*Aim of the exercise*. Everything in the records except the pictures must be copied out exactly.
- - - - -
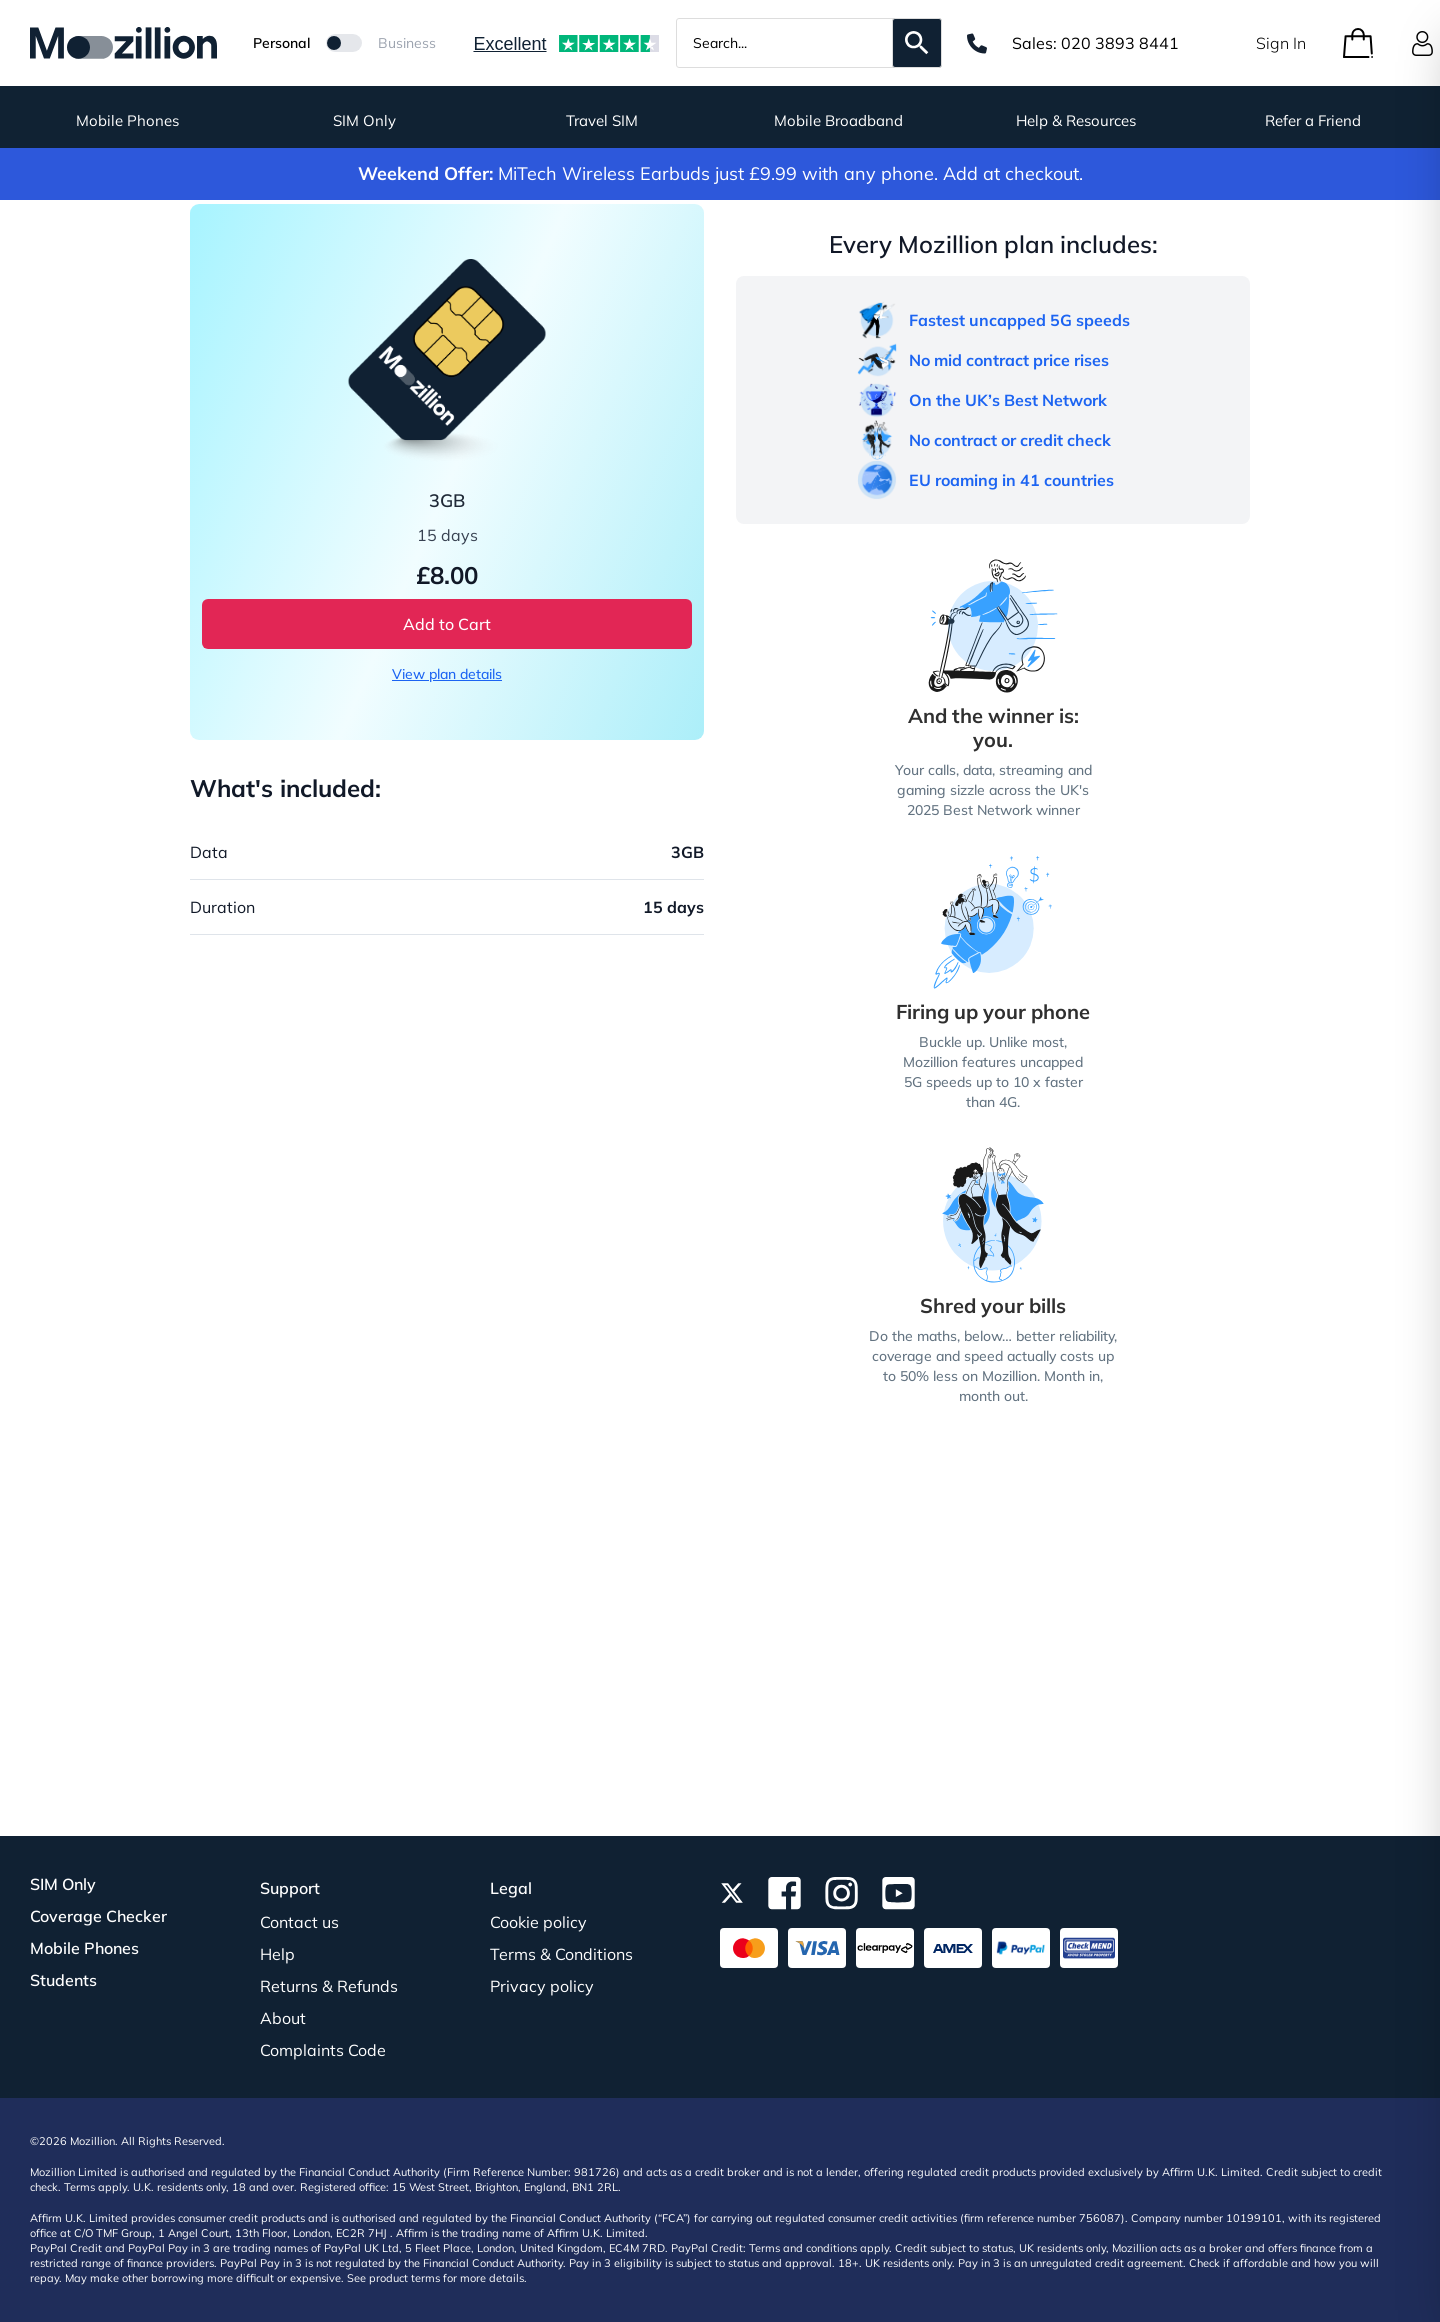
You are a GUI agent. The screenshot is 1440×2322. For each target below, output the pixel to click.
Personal (281, 43)
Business (407, 43)
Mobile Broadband (838, 120)
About (283, 2018)
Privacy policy (542, 1986)
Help (277, 1954)
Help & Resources (1076, 120)
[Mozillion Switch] (344, 43)
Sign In (1281, 43)
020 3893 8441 (1120, 43)
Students (63, 1980)
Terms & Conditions (561, 1954)
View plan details (447, 674)
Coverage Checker (98, 1916)
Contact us (299, 1922)
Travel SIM (602, 120)
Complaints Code (323, 2050)
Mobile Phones (127, 120)
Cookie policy (538, 1922)
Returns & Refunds (329, 1986)
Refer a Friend (1313, 120)
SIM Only (364, 120)
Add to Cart (447, 624)
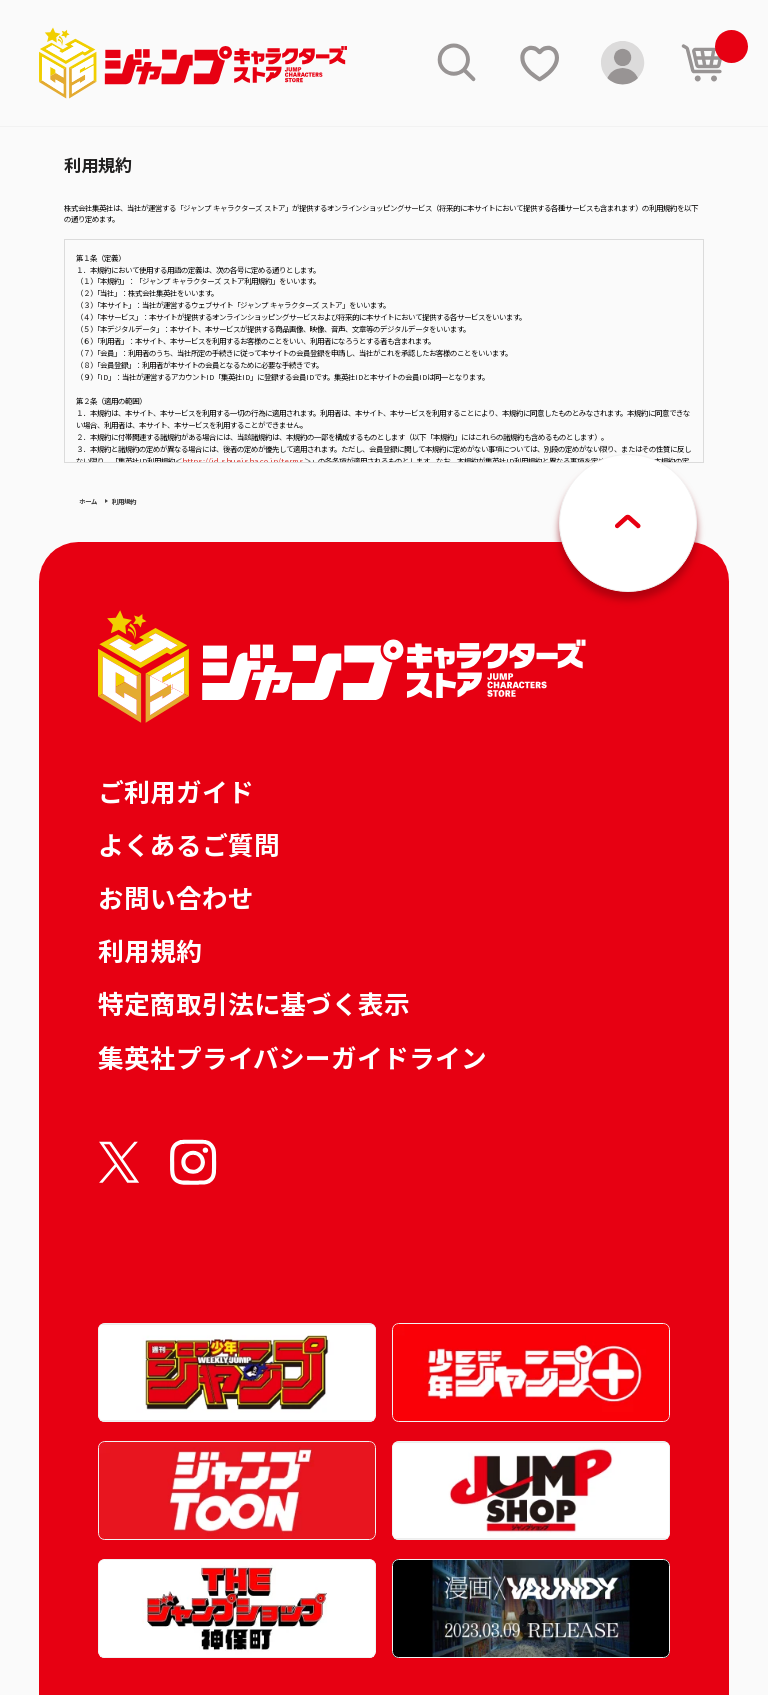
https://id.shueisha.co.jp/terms (243, 460)
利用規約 (150, 949)
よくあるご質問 (189, 843)
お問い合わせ (176, 896)
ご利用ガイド (176, 790)
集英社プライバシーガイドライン (292, 1056)
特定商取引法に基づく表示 (254, 1002)
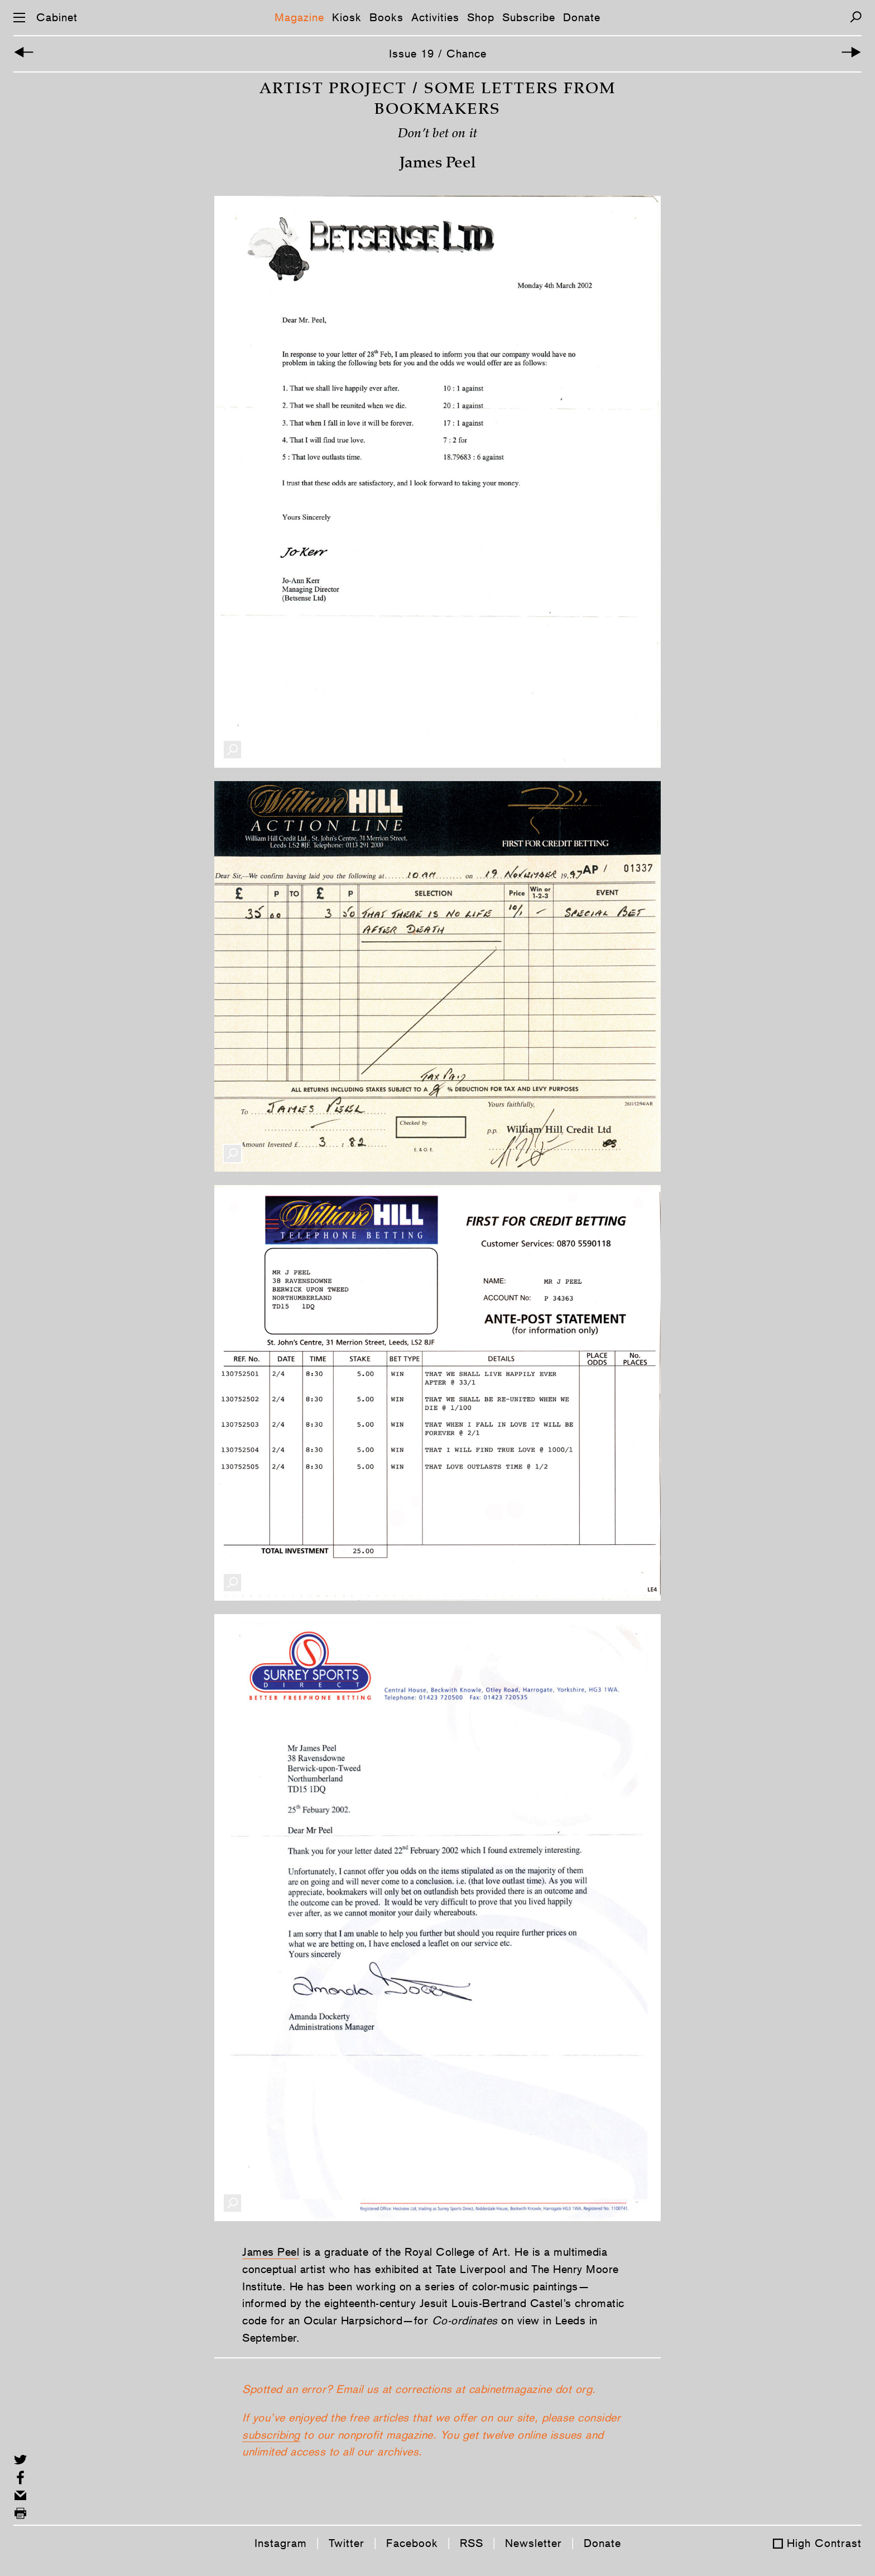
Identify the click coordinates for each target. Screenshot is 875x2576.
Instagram (280, 2543)
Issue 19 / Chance (438, 53)
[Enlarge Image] (232, 779)
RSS (471, 2543)
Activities (435, 17)
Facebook (412, 2543)
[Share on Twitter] (20, 2460)
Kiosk (347, 17)
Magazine (299, 17)
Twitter (346, 2543)
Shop (480, 17)
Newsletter (533, 2543)
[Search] (856, 17)
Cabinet (57, 17)
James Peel (270, 2281)
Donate (581, 17)
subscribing (271, 2464)
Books (386, 17)
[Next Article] (851, 54)
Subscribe (528, 17)
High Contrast (824, 2543)
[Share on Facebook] (20, 2477)
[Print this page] (20, 2513)
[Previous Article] (23, 54)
- - - - -
*Completed task*.
You are a GUI agent. The screenshot is 1440×2322. For each target below, output the pixel to click.
Personal (281, 43)
Business (407, 43)
Mobile Broadband (838, 120)
About (283, 2018)
Privacy policy (542, 1986)
Help (277, 1954)
Help & Resources (1076, 120)
[Mozillion Switch] (344, 43)
Sign In (1281, 43)
020 3893 8441 (1120, 43)
Students (63, 1980)
Terms & Conditions (561, 1954)
View plan details (447, 674)
Coverage Checker (98, 1916)
Contact us (299, 1922)
Travel SIM (602, 120)
Complaints Code (323, 2050)
Mobile Phones (127, 120)
Cookie policy (538, 1922)
Returns & Refunds (329, 1986)
Refer a Friend (1313, 120)
SIM Only (364, 120)
Add to Cart (447, 624)
https://id.shueisha.co.jp/terms (243, 460)
利用規約 (150, 949)
よくあるご質問 (189, 843)
お問い合わせ (176, 896)
ご利用ガイド (176, 790)
集英社プライバシーガイドライン (292, 1056)
特定商取引法に基づく表示 (254, 1002)
Identify the click coordinates for each target. Screenshot is 875x2576.
Instagram (280, 2543)
Issue 19 / Chance (438, 53)
[Enlarge Image] (232, 779)
RSS (471, 2543)
Activities (435, 17)
Facebook (412, 2543)
[Share on Twitter] (20, 2460)
Kiosk (347, 17)
Magazine (299, 17)
Twitter (346, 2543)
Shop (480, 17)
Newsletter (533, 2543)
[Search] (856, 17)
Cabinet (57, 17)
James Peel (270, 2281)
Donate (581, 17)
subscribing (271, 2464)
Books (386, 17)
[Next Article] (851, 54)
Subscribe (528, 17)
High Contrast (824, 2543)
[Share on Facebook] (20, 2477)
[Print this page] (20, 2513)
[Previous Article] (23, 54)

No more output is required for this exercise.